21 Nov 6 Pointless Claims Made To The IRS
There are many taxpayers with outrageous claims on why they shouldn’t have to pay taxes. Donald Trump, the current republican presidential candidate, utilized a 916-million-dollar business loss in 1995, which legally allowed him the right to not pay taxes for 18 years. However, the real estate billionaire did use a very legitimate loophole in our current tax code to avoid paying out of his pocket.
The Treasury Department’s Inspector General for Tax Administration recently reported that tens of thousands of individuals and businesses have used “frivolous tax arguments” or illegal claims to keep profits in their pocket, and avoid paying the taxes they’re obligated to pay, which led to taxpayers searching for IRS tax relief.
Tax filings from fiscal 2012 to 2014 were reviewed and showed 36,648 tax returns that avoided the IRS’ scrutiny due to the taxpayer using one, or more than fifty different arguments as to why they shouldn’t have to live up to their tax obligations. Of course, these shenanigans hit the IRS where it hurts. This caused the IRS to lose more than $27.2 million in false tax returns or tax credits to approximately 1,938 taxpayers in the year of 2014 alone.
The Inspector General Report also shows that the IRS has been rigorously working towards identifying these frivolous cases in the recent years. This is most likely due to congress cutting the IRS’ funds by 17% since the year 2010. With that being said, recovering money from false tax filings is the most logical step to make up for budget cuts. In the fiscal year 2013, the IRS dished out $77.2 million dollars in penalties against 15,448 tax filers. During the previous year, they assessed 25,546 penalties that equaled $127.7 million dollars.
The Inspector General came to the conclusion that more action is needed to identify and handle these frivolous claims being made.
Here are six of the most frivolous claims made by IRS scofflaws:
1. There are taxpayers who love to claim that paying their taxes is “voluntary” and that they refuse to pay. However, tax experts have explained over and over that paying your taxes is not voluntary, but the way in which you submit your taxes, is indeed voluntary. Although, the tax system is technically “voluntary”, there are still stiff penalties and harsh actions that will be taken against taxpayers who do not follow. These “slick” taxpayers end up needing tax relief services.
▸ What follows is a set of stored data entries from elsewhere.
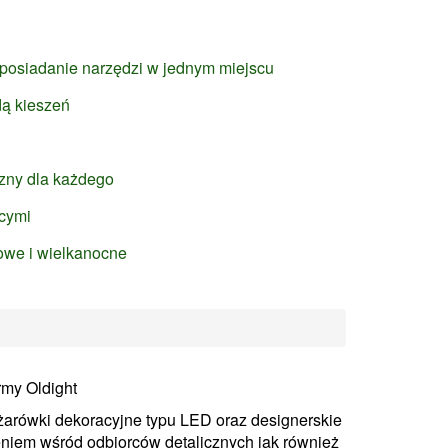
 posiadanie narzędzi w jednym miejscu
dą kieszeń
?
izny dla każdego
ęcymi
owe i wielkanocne
rmy Oldight
e żarówki dekoracyjne typu LED oraz designerskie
eniem wśród odbiorców detalicznych jak również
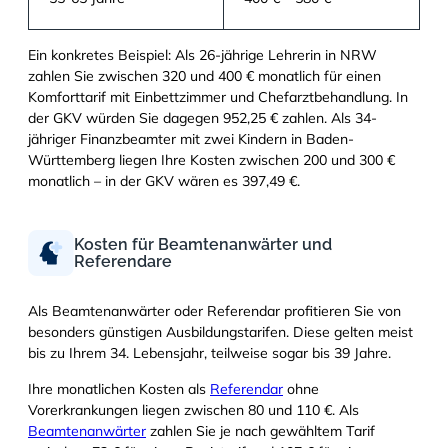
Ein konkretes Beispiel: Als 26-jährige Lehrerin in NRW
zahlen Sie zwischen 320 und 400 € monatlich für einen
Komforttarif mit Einbettzimmer und Chefarztbehandlung. In
der GKV würden Sie dagegen 952,25 € zahlen. Als 34-
jähriger Finanzbeamter mit zwei Kindern in Baden-
Württemberg liegen Ihre Kosten zwischen 200 und 300 €
monatlich – in der GKV wären es 397,49 €.
Kosten für Beamtenanwärter und
Referendare
Als Beamtenanwärter oder Referendar profitieren Sie von
besonders günstigen Ausbildungstarifen. Diese gelten meist
bis zu Ihrem 34. Lebensjahr, teilweise sogar bis 39 Jahre.
Ihre monatlichen Kosten als
Referendar
ohne
Vorerkrankungen liegen zwischen 80 und 110 €. Als
Beamtenanwärter
zahlen Sie je nach gewähltem Tarif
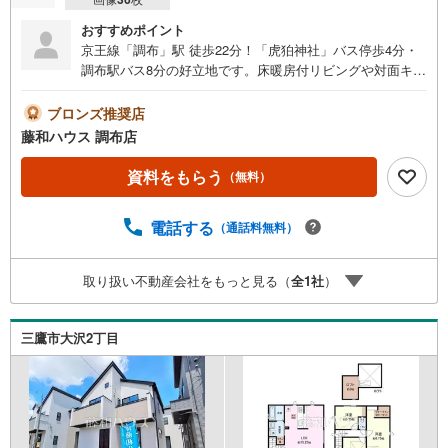
おすすめポイント
京王線「調布」駅 徒歩22分！「虎狛神社」バス停歩4分・
調布駅バス8分の好立地です。床暖房付リビングや対面キッ
チン、など設備充実。物件や周辺環境も含めてご案内いた
しますので、お気軽にお問い合わせください
ブロンズ推奨店
藤和ハウス 調布店
資料をもらう
（無料）
電話する
（通話料無料）
取り扱い不動産会社をもっと見る（
全
1
社
）
三鷹市大沢2丁目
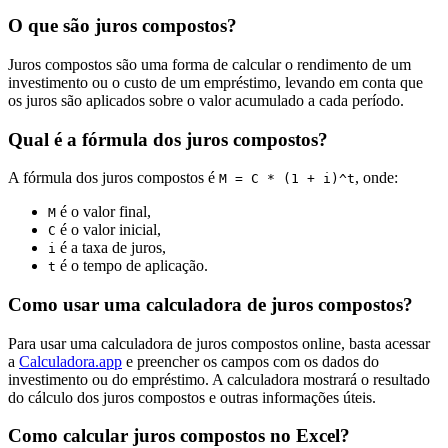
O que são juros compostos?
Juros compostos são uma forma de calcular o rendimento de um
investimento ou o custo de um empréstimo, levando em conta que
os juros são aplicados sobre o valor acumulado a cada período.
Qual é a fórmula dos juros compostos?
A fórmula dos juros compostos é
, onde:
M = C * (1 + i)^t
é o valor final,
M
é o valor inicial,
C
é a taxa de juros,
i
é o tempo de aplicação.
t
Como usar uma calculadora de juros compostos?
Para usar uma calculadora de juros compostos online, basta acessar
a
Calculadora.app
e preencher os campos com os dados do
investimento ou do empréstimo. A calculadora mostrará o resultado
do cálculo dos juros compostos e outras informações úteis.
Como calcular juros compostos no Excel?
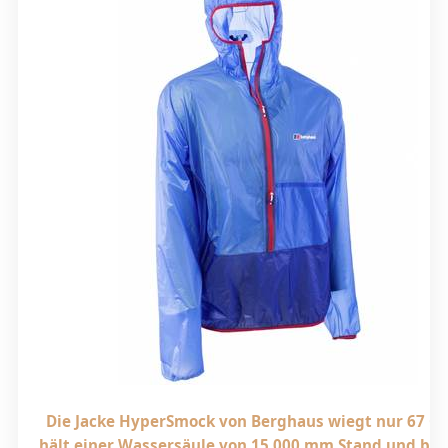
Die Jacke HyperSmock von Berghaus wiegt nur 67 G
hält einer Wassersäule von 15.000 mm Stand und bie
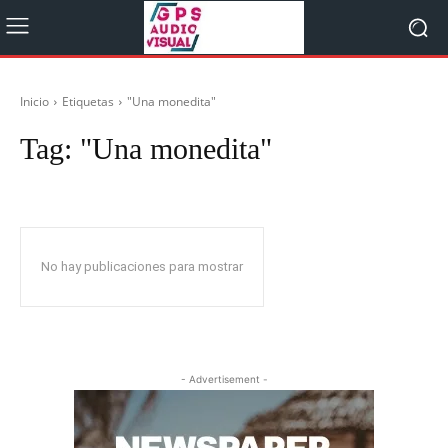
Inicio
Etiquetas
"Una monedita"
Tag:
"Una monedita"
No hay publicaciones para mostrar
- Advertisement -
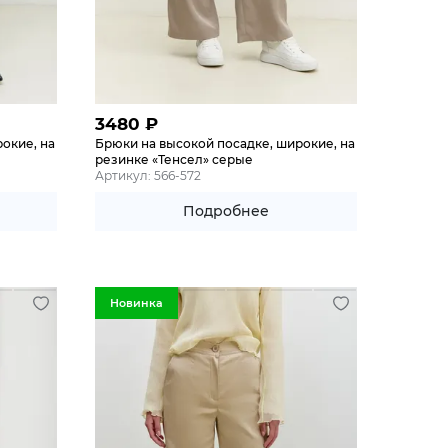
3480
₽
окие, на
Брюки на высокой посадке, широкие, на
е
резинке «Тенсел» серые
Артикул: 566-572
Подробнее
Новинка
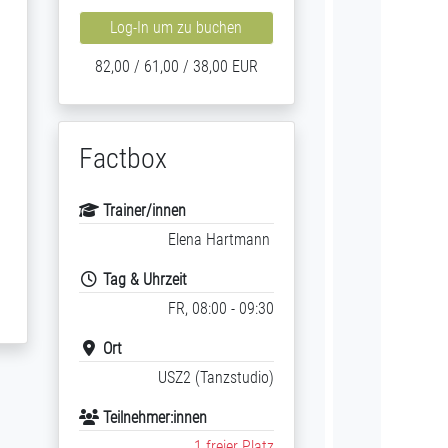
Log-In um zu buchen
82,00 / 61,00 / 38,00 EUR
Factbox
Trainer/innen
Elena Hartmann
Tag & Uhrzeit
FR, 08:00 - 09:30
Ort
USZ2 (Tanzstudio)
Teilnehmer:innen
1 freier Platz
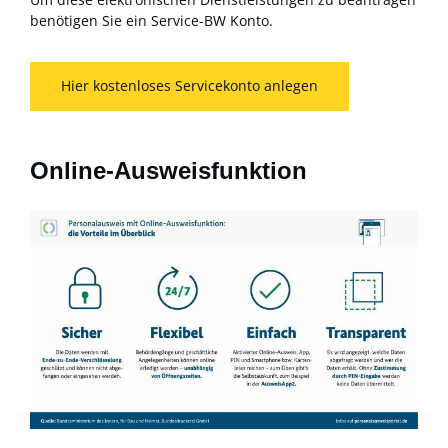
benötigen Sie ein Service-BW Konto.
Hier kostenloses Servicekonto anlegen
Online-Ausweisfunktion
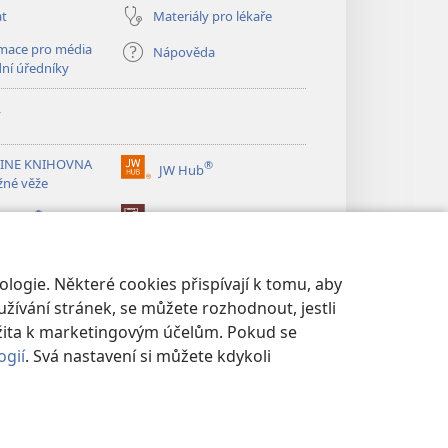
at
Materiály pro lékaře
mace pro média
Nápověda
dní úředníky
y
INE KNIHOVNA
®
JW Hub
(otevřeno
žné věže
nové
®
okno)
ibrary
Watchtower Library
logie. Některé cookies přispívají k tomu, aby
žívání stránek, se můžete rozhodnout, jestli
žita k marketingovým účelům. Pokud se
ogií
. Svá nastavení si můžete kdykoli
UKROMÍ
|
NASTAVENÍ SOUKROMÍ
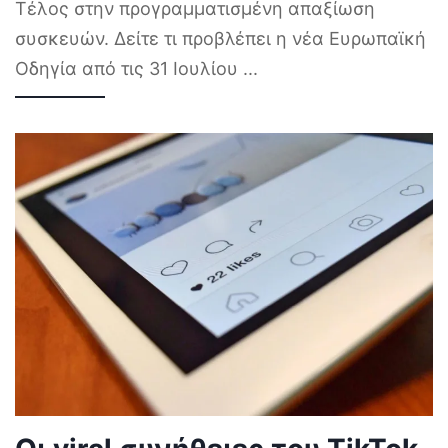
Τέλος στην προγραμματισμένη απαξίωση
συσκευών. Δείτε τι προβλέπει η νέα Ευρωπαϊκή
Οδηγία από τις 31 Ιουλίου
...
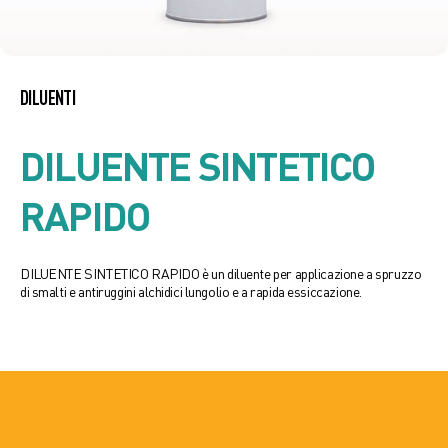
DILUENTI
DILUENTE SINTETICO
RAPIDO
DILUENTE SINTETICO RAPIDO è un diluente per applicazione a spruzzo
di smalti e antiruggini alchidici lungolio e a rapida essiccazione.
2. There are some individuals who take the semantics route when trying to avoid paying taxes. These filers argue that they’re not considered a “person” or “individual” which is stated in the tax code; therefore, they believe they should not be obligated to pay. However, unless you’re an alien from another universe (which is very unlikely), you have to pay taxes!
3. A dozen individuals have tried using the constitution to their benefit. These filers decided to plead the fifth and didn’t want to incriminate themselves by providing their income information to the IRS. Of course, the IRS didn’t fall for this and personally made sure these filers paid their fair share.
4. A tactic that dates back to the Vietnam war – Some taxpayers claim they are withholding tax payments as a protest against the action inaction of the government. During the war, objectors of the war or other government actions believed they were justified for not paying taxes. Of course, this is yet another argument that has fallen on deaf ears at the IRS.
5. There have been hundreds of people who claim to have paid way too much money in taxes in the social security system, and that they should receive a refund to compensate for those payments. These filers even went as far as requesting a “lifetime earnings statement” from the Social Security Administration to show the payroll taxes that were deducted from their checks. Of course, the IRS implied that this was a legal fiction claim.
6. Last but not least, over a 3-year period, there were a little over 1,200 filings from prisoners trying to claim refunds for hours worked in their prison using the current minimum wage. Instead of using a w-2 form, these prisoners used a form 4852 which allowed them to provide a “guestimate” on the amount of money that would’ve been withheld by an employer if they were working a minimum wage job out the prison. The IRS simply ignored this and considered it fantasy accounting.
The IRS are not letting taxpayer dollars’ slip through their fingers that easy anymore. Taxpayers are being hit with IRS back taxes on a daily basis. With that being said, don’t waste your time brainstorming ways you can avoid tax obligations. As you can see, it rarely ever works.